Provided data:
^^^^

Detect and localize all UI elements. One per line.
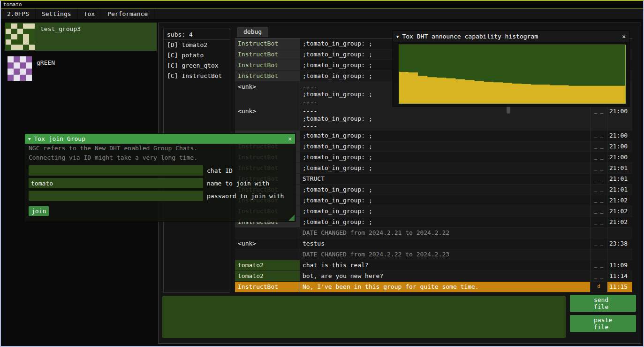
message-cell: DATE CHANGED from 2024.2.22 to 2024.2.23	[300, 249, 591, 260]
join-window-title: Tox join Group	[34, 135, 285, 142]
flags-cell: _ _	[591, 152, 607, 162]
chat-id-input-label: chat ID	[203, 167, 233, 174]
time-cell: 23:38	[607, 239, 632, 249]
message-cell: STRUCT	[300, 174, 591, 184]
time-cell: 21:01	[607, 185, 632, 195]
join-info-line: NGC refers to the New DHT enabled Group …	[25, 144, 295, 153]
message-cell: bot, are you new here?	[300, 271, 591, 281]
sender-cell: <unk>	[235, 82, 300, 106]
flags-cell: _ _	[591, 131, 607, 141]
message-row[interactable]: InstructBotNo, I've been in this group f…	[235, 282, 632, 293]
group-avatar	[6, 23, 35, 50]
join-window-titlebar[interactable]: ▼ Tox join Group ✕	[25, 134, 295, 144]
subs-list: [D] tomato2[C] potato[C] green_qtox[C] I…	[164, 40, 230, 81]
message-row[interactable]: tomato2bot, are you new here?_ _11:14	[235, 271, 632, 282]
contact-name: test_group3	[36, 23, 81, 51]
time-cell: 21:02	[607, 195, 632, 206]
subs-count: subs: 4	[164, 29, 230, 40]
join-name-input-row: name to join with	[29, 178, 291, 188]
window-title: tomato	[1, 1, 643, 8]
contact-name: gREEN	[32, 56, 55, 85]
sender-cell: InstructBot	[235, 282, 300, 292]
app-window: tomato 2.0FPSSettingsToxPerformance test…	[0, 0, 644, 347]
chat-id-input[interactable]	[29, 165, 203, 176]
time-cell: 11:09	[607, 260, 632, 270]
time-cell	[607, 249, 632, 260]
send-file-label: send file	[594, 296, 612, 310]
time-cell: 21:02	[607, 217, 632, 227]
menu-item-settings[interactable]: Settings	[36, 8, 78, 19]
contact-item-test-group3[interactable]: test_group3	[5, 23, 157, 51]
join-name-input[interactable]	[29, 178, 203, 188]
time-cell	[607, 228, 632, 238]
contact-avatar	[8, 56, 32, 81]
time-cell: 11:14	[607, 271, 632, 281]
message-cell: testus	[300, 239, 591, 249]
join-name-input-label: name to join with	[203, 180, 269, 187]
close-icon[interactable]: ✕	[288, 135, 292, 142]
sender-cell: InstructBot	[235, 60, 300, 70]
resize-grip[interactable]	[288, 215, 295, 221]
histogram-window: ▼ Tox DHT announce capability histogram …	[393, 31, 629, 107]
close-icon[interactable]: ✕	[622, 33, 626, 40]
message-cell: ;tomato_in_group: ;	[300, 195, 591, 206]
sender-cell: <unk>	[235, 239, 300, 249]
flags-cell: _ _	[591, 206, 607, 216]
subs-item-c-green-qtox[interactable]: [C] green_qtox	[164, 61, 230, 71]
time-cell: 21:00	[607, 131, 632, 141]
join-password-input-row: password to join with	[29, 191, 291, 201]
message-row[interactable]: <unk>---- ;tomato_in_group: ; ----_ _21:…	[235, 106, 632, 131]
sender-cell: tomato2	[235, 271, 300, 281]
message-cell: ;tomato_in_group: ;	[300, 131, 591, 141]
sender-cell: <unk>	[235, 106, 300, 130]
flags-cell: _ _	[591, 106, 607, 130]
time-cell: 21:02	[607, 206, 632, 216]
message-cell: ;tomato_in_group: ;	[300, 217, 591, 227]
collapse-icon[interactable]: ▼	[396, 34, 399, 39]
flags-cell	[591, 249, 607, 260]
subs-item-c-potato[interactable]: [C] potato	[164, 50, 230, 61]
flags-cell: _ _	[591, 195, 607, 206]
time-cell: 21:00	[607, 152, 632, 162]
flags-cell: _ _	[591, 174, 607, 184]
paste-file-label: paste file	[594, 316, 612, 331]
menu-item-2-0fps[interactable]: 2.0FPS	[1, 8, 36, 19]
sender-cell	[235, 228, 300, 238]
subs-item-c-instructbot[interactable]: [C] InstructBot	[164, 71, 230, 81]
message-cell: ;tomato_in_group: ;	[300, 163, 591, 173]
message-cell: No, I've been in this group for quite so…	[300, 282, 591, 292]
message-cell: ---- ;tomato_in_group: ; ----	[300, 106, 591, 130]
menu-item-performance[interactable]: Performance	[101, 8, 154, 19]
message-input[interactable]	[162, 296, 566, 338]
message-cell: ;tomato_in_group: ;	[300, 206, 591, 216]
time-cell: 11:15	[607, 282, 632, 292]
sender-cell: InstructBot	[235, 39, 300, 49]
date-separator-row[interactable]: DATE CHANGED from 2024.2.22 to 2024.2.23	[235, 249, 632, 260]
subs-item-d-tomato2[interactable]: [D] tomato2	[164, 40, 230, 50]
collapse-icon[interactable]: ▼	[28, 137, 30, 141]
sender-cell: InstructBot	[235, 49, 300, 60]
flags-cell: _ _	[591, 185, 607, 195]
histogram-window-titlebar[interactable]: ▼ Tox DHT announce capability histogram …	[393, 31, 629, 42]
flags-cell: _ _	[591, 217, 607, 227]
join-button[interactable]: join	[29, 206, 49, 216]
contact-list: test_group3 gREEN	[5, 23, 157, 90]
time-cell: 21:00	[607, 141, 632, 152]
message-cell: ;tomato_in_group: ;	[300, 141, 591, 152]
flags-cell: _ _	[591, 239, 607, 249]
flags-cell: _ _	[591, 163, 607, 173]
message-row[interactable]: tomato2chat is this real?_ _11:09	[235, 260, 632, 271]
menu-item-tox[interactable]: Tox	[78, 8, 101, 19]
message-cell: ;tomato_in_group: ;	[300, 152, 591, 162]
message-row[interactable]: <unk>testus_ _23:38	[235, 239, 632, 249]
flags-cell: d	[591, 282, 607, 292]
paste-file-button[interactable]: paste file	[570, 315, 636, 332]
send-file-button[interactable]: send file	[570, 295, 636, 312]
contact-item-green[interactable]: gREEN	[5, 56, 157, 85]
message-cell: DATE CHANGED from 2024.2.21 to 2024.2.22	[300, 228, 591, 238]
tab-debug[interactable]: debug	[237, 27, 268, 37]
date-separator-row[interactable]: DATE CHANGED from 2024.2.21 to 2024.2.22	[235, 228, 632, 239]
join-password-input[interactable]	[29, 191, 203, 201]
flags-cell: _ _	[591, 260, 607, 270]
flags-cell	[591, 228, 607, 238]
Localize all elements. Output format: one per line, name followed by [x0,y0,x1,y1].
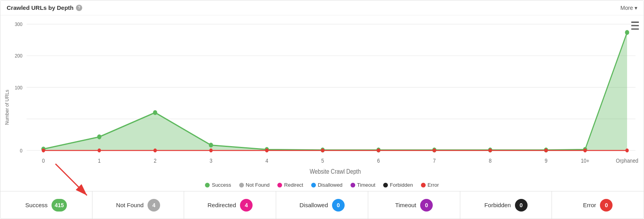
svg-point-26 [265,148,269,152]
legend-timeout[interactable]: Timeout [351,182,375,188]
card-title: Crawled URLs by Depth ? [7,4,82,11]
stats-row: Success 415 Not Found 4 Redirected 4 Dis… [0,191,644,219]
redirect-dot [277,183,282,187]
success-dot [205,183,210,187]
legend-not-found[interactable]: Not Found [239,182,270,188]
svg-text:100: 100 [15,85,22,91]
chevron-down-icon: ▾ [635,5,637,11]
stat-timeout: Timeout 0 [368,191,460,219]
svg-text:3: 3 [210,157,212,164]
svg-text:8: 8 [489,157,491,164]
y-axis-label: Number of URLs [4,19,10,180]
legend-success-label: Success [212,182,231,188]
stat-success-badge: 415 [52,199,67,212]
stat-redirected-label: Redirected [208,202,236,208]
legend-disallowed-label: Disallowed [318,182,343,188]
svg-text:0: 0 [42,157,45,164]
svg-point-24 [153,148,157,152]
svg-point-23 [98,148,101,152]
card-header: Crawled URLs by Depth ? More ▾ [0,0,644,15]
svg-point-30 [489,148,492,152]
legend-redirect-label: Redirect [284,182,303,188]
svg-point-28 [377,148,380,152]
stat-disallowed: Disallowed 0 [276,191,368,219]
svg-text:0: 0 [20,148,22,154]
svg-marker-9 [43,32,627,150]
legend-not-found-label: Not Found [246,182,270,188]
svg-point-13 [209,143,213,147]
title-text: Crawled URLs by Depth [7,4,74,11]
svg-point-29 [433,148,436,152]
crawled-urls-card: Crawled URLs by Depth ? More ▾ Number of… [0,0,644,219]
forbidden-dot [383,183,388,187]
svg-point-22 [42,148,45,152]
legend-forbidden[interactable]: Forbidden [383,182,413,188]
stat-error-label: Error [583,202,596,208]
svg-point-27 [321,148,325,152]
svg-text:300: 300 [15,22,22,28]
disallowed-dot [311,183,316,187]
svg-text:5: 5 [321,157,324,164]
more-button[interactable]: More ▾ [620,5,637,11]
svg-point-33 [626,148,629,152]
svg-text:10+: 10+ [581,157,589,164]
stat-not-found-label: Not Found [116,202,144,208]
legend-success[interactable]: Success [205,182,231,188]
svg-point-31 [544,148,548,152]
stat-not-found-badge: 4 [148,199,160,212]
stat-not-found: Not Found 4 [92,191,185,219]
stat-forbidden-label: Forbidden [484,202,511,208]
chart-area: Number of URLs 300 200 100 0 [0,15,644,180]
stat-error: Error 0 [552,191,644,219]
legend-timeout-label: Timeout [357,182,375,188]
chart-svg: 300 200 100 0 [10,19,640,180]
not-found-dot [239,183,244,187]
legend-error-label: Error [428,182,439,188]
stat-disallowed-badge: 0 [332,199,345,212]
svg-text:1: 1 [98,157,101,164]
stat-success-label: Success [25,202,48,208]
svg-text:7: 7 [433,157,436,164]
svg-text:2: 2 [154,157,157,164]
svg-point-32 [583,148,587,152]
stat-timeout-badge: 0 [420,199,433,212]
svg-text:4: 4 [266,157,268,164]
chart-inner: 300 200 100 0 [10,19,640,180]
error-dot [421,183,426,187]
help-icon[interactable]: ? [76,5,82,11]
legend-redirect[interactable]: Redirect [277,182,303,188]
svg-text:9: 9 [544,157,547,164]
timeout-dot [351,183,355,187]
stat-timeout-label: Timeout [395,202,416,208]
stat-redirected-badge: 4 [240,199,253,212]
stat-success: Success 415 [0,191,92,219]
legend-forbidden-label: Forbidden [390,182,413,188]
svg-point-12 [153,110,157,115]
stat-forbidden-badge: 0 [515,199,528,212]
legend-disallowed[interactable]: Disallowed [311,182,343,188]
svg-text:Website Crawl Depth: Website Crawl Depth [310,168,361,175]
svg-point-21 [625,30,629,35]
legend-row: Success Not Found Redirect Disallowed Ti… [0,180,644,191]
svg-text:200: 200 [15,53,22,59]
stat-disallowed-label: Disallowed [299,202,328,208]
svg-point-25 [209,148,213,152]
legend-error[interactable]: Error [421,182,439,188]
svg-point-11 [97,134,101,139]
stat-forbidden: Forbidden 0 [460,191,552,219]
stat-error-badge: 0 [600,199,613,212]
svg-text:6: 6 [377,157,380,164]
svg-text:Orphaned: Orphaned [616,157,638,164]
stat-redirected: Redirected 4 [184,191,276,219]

^^^^

Task goal:
Check every line in the entries for the word "CHANGED". State how many have it, with no other text.

Expected answer:
4